Since then, Editta Braun has repeatedly reinterpreted the LUVOS universe in ever new contexts. "Lufus" becomes "Luvos".

"Luvos, vol. 2" (2001) can be read as a commentary on the frightening excesses of genetic engineering, as an evocation of fascinating and tantalising underwater worlds, as the independent world of thoughts and feelings of a concert pianist. The LUVOS creatures are humanoids, plants, worms, monsters, abstracts.

The real earth on stage is replaced by small red foam cubes, which have been part of the LUVOSmove® pieces in various colours ever since.


After 11 years of touring with "Luvos, vol. 2", Editta Braun's "planet LUVOS" (2012) creates an end-time underwater scenario entirely in blue and confronts the surreal LUVOS body worlds with a human form for the first time. The fact that the five (seven in the premiere cast) dancers in this production are initially seen on stage as human beings, a kind of ship's crew, and only "mutate" as the piece progresses, is also an innovation.


In 2015 (and 2017 with a new cast in a different version), the LUVOS creatures on the now grey stage of "CLOSE UP" do not face a dancer, but a concert pianist. The lemur-like LUVOS creatures, now with wigs, are understood here as the embodiment of the musician's inner life - doubts, fears, worries and the longing for freedom in an outwardly harmoniously perfect world of high culture.In the music interpreted live by Aysedeniz Gökçin (and in version 2.0 by Céline Thévenot) and composed by the performers and Thierry Zaboitzeff, dream and reality, inside and outside meet: dance and music in the interplay and contrasting competition of (syn)aesthetic elements.

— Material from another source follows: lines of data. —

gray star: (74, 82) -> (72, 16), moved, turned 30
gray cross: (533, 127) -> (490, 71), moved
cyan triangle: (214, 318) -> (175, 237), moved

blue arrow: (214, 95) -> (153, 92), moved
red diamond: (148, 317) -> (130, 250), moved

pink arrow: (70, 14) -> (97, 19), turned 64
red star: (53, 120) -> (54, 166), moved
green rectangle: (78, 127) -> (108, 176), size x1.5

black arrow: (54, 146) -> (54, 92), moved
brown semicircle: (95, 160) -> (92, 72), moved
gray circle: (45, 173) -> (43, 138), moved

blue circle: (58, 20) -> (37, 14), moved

Finally, in 2019, Editta Braun and three LUVOSmove® dancers with particular experience in this technique returned to Senegal, where it all began more than thirty years earlier. At Germaine Acogny's École de Sables in Toubab Dialaw and in Dakar, they performed the piece "Fanghoumé" (2019), named after the place where LUVOS originated, which was to become "Hydráos" (2020), the "oriental version" of which - in consideration of the host cultures - introduced a level of abstraction through green full-body suits and extreme lighting design.


In the same year, the company finally registered the name LUVOSmove® as a trademark for this movement language and type of body illusion theatre developed over decades.


With the artistic-scientific colloquium "LUVOSmove®: Insights and External Views" at the ABPU Linz (Anton Bruckner Private University) in 2021, Editta Braun begins to analyse her body illusion theatre together with the scientist Stefanie Schroedter and to teach it at the university.


In September 2022, the oriental version of "Hydráos" is awarded the Best Ensemble Performance Prize at the Cairo International Festival for Experimental Theatre and nominated for Best Director and Best Stage Design.


From 2021 to 2022/23, the dance fiction film "LUVOS migrations", directed by Editta Braun & Menie Weissbacher, created in Kenya and Salzburg,  being shown at dance film festivals worldwide and wins several awards.


Editta Braun's need to bring the dancers' naked bodies back to centre stage arises from her filmic exploration of the language of movement: the occidental version of "Hydráos" premiers at the Stadttheater Gießen in 2024.